How Complex Systems Fail

This is a 4 page report about the nature of failures in complex systems. It is a gloomy report. It says that complex systems are always ridden with faults, and will fail when some of these faults conspire and cluster. In other words, complex systems constantly dwell on the verge of failures/outages/accidents.

The writing of the report is peculiar. It is written as a list of 18 items (ooh, everyone loves lists). But the items are not independent. For example, it is hard to understand items 1 and 2, until you read item 3. Items 1 and 2 are in fact laying the foundations for item 3.

The report is written by an MD, and is primarily focused on healthcare related complex systems, but I think almost all of the points also apply for other complex systems, and in particular cloud computing systems. In two recent posts (Post1, Post2), I had covered papers that investigate failures in cloud computing systems, so I thought this report would be a nice complement to them.


1) Complex systems are intrinsically hazardous systems.
I think the right wording here should be "high-stakes" rather than "hazardous". For example, cloud computing is not "hazardous" but it is definitely "high-stakes".

2) Complex systems are heavily and successfully defended against failure.
Is there an undertone here which implies these defense mechanisms contribute to make these high-stakes systems even more complex?

3) Catastrophe requires multiple failures – single point failures are not enough.
This is because the anticipated failure modes are already well guarded.

4) Complex systems contain changing mixtures of failures latent within them.
"Eradication of all latent failures is limited primarily by economic cost but also because it is difficult before the fact to see how such failures might contribute to an accident. The failures change constantly because of changing technology, work organization, and efforts to eradicate failures." This is pretty much the lesson from the cloud outages study. Old services fail as much as new services, because the playground keeps changing.

5) Complex systems run in degraded mode.
"A corollary to the preceding point is that complex systems run as broken systems."

6) Catastrophe is always just around the corner.

7) Post-accident attribution accident to a ‘root cause’ is fundamentally wrong.
"Because overt failure requires multiple faults, there is no isolated ‘cause’ of an accident. There are multiple contributors to accidents. Each of these is necessary insufficient in itself to create an accident. Only jointly are these causes sufficient to create an accident."

8) Hindsight biases post-accident assessments of human performance.
The "everything is obvious in hindsight" fallacy was covered well in this book.

9) Human operators have dual roles: as producers & as defenders against failure.
10) All practitioner actions are gambles.
11) Actions at the sharp end resolve all ambiguity.

12) Human practitioners are the adaptable element of complex systems.
What about software agents?
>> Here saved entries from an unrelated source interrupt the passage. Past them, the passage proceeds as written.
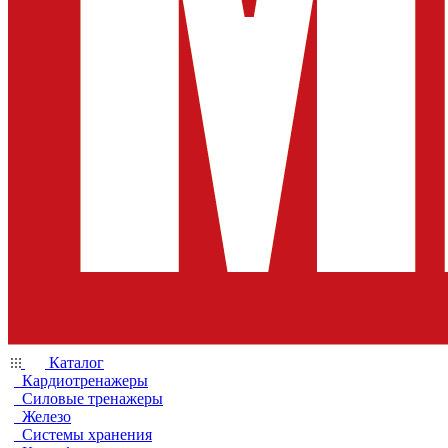
Каталог
Кардиотренажеры
Силовые тренажеры
Железо
Системы хранения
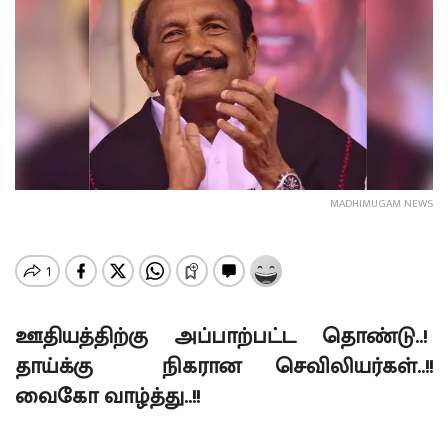
MADHIMUGAM NEWS
ஊதியத்திற்கு அப்பாற்பட்ட தொண்டு..!
தாய்க்கு நிகரான செவிலியர்கள்..!!
வைகோ வாழ்த்து..!!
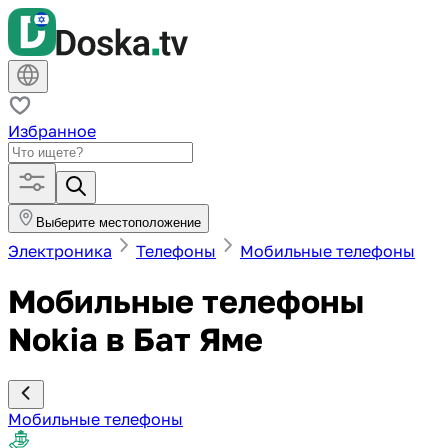
Избранное
Выберите местоположение
Электроника
Телефоны
Мобильные телефоны
Мобильные телефоны
Nokia в Бат Яме
Мобильные телефоны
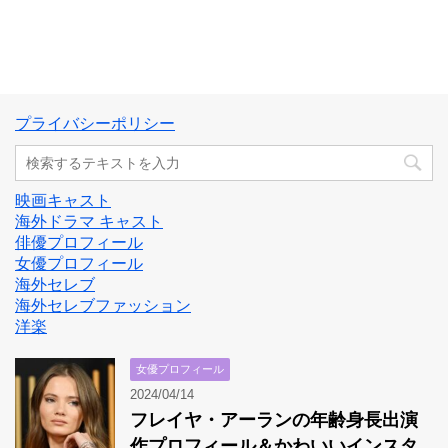
プライバシーポリシー
映画キャスト
海外ドラマ キャスト
俳優プロフィール
女優プロフィール
海外セレブ
海外セレブファッション
洋楽
女優プロフィール
2024/04/14
フレイヤ・アーランの年齢身長出演
作プロフィール＆かわいいインスタ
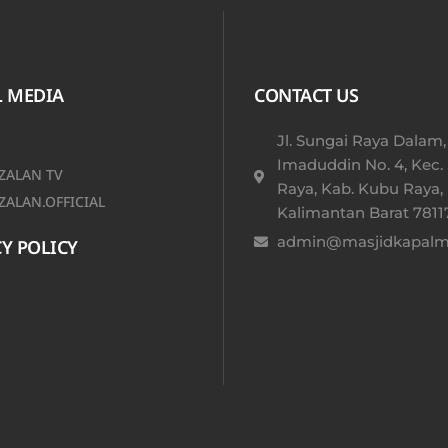
L MEDIA
CONTACT US
Jl. Sungai Raya Dalam,
Imaduddin No. 4, Kec.
ALAN TV
Raya, Kab. Kubu Raya,
ALAN.OFFICIAL
Kalimantan Barat 78117
admin@masjidkapalmu
Y POLICY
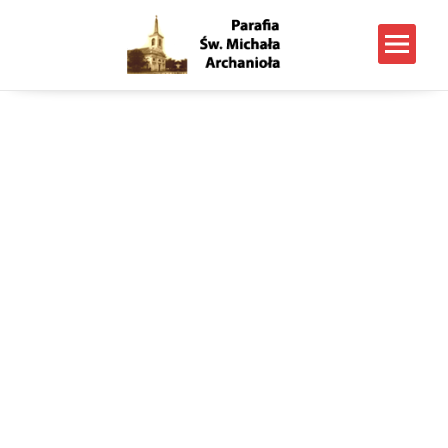
Posts tagged With: Rada
Stała KEP: Jan Paweł II
podjął zdecydowaną walkę z
przypadkami
wykorzystywania
seksualnego dzieci i
małoletnich
Parafia p.w. Św. Michała Archanioła w Nowym Dworze
Mazowieckim
>
Wpisy
>
Rada Stała KEP: Jan Paweł II
podjął zdecydowaną walkę z przypadkami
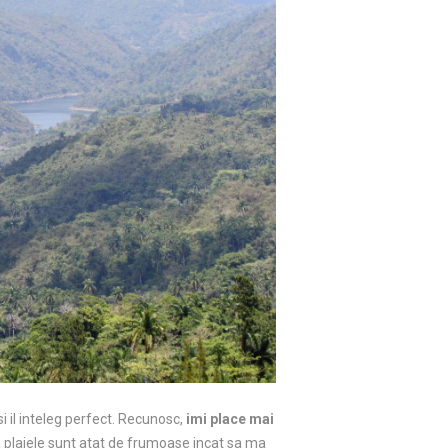
i il inteleg perfect. Recunosc,
imi place mai
a plajele sunt atat de frumoase incat sa ma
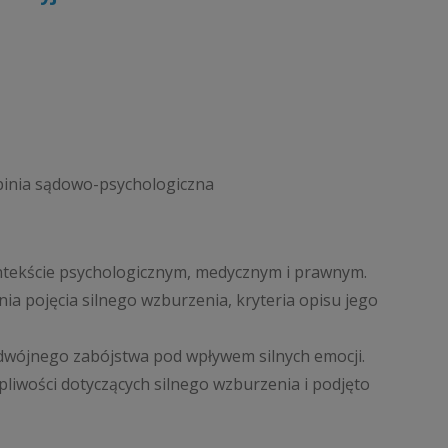
 opinia sądowo-psychologiczna
ntekście psychologicznym, medycznym i prawnym.
 pojęcia silnego wzburzenia, kryteria opisu jego
wójnego zabójstwa pod wpływem silnych emocji.
iwości dotyczących silnego wzburzenia i podjęto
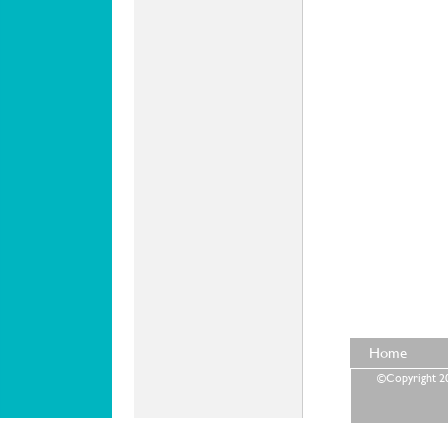
Home
©Copyright 202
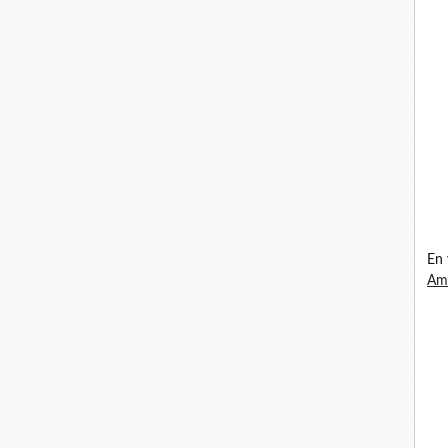
En 
Ama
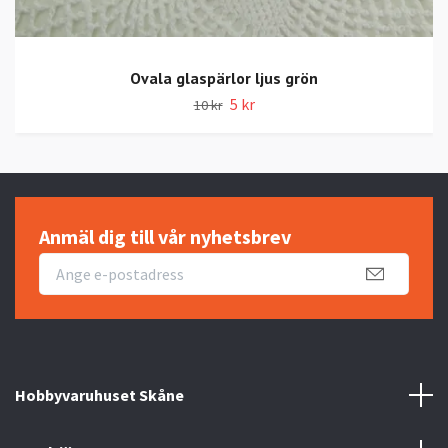
Ovala glaspärlor ljus grön
5 kr
10 kr
Anmäl dig till vår nyhetsbrev
Hobbyvaruhuset Skåne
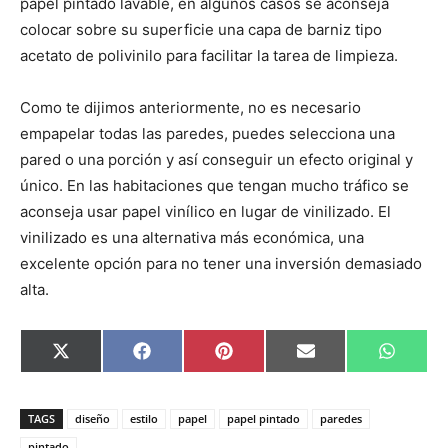
papel pintado lavable, en algunos casos se aconseja
colocar sobre su superficie una capa de barniz tipo
acetato de polivinilo para facilitar la tarea de limpieza.
Como te dijimos anteriormente, no es necesario
empapelar todas las paredes, puedes selecciona una
pared o una porción y así conseguir un efecto original y
único. En las habitaciones que tengan mucho tráfico se
aconseja usar papel vinílico en lugar de vinilizado. El
vinilizado es una alternativa más económica, una
excelente opción para no tener una inversión demasiado
alta.
C
C
C
C
C
X
F
P
E
W
o
o
o
o
o
(
a
i
m
h
m
m
m
m
m
T
c
n
a
a
p
p
p
p
p
w
e
t
i
t
a
a
a
a
a
i
b
e
l
s
TAGS
diseño
estilo
papel
papel pintado
paredes
r
r
r
r
r
t
o
r
A
t
t
t
t
t
t
o
e
p
pintado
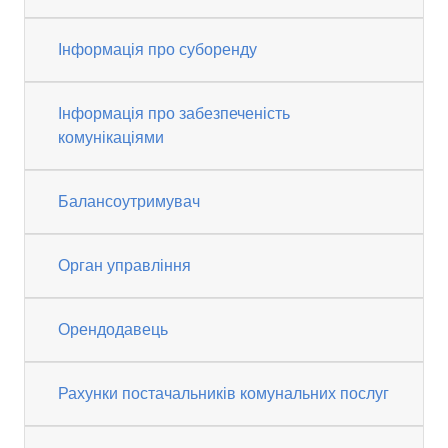
Інформація про суборенду
Інформація про забезпеченість
комунікаціями
Балансоутримувач
Орган управління
Орендодавець
Рахунки постачальників комунальних послуг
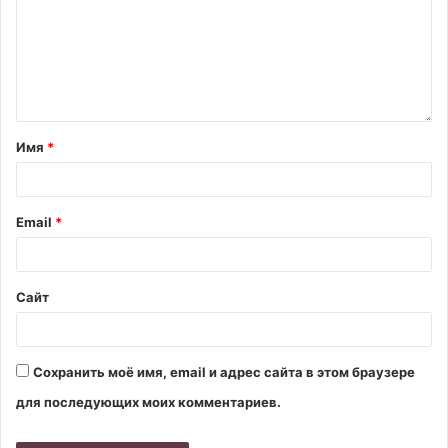
Имя
*
Email
*
Сайт
Сохранить моё имя, email и адрес сайта в этом браузере
для последующих моих комментариев.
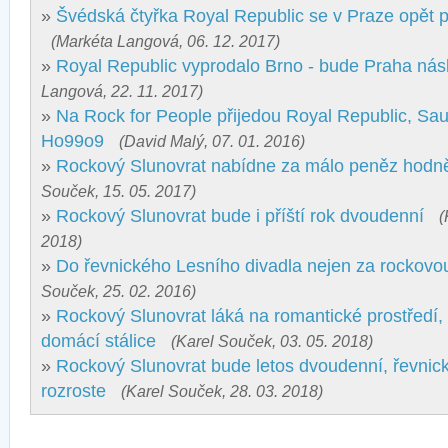
»
Švédská čtyřka Royal Republic se v Praze opět p
(Markéta Langová, 06. 12. 2017)
»
Royal Republic vyprodalo Brno - bude Praha nás
Langová, 22. 11. 2017)
»
Na Rock for People přijedou Royal Republic, Sau
Ho99o9
(David Malý, 07. 01. 2016)
»
Rockový Slunovrat nabídne za málo peněz hodn
Souček, 15. 05. 2017)
»
Rockový Slunovrat bude i příští rok dvoudenní
(
2018)
»
Do řevnického Lesního divadla nejen za rockov
Souček, 25. 02. 2016)
»
Rockový Slunovrat láká na romantické prostředí,
domácí stálice
(Karel Souček, 03. 05. 2018)
»
Rockový Slunovrat bude letos dvoudenní, řevnick
rozroste
(Karel Souček, 28. 03. 2018)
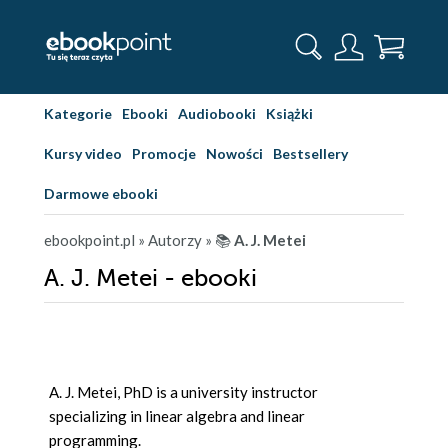
Kategorie
Ebooki
Audiobooki
Książki
Kursy video
Promocje
Nowości
Bestsellery
Darmowe ebooki
ebookpoint.pl
» Autorzy
» 📚
A. J. Metei
A. J. Metei - ebooki
A. J. Metei, PhD is a university instructor
specializing in linear algebra and linear
programming.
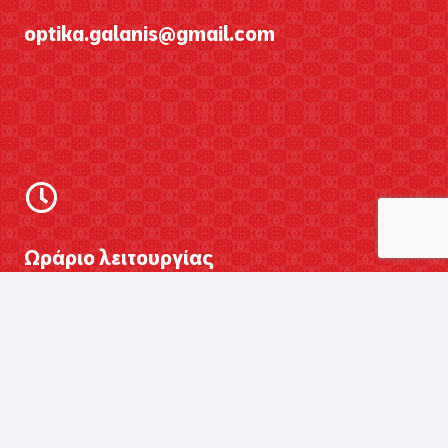
optika.galanis@gmail.com
Ωράριο λειτουργίας
Δευτέρα
Τετάρτη
9:00 π.μ. – 8:00 μ.μ.
Τρίτη
Πέμπτη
They can also react adaptively to the developing situations.  And today with machine learning and deep learning, especially so.

13) Human expertise in complex systems is constantly changing.
14) Change introduces new forms of failure.
The cloud outages survey has showed that updates and configuration changes and human factors account for more than 1/3rd of outages.

15) Views of ‘cause’ limit the effectiveness of defenses against future events.
Case-by-case addition of fault-tolerance is not very effective. "Instead of increasing safety, post-accident remedies usually increase the coupling and complexity of the system."

16) Safety is a characteristic of systems and not of their components
Safety is a system-level property, unit testing of components is not enough.

17) People continuously create safety.
18) Failure free operations require experience with failure.
What doesn't kill you makes you stronger. In order to grow, you need to push the limits, and stress the system. Nassim Taleb's book about antifragility makes similar points.
And this short video on resilience is simply excellent.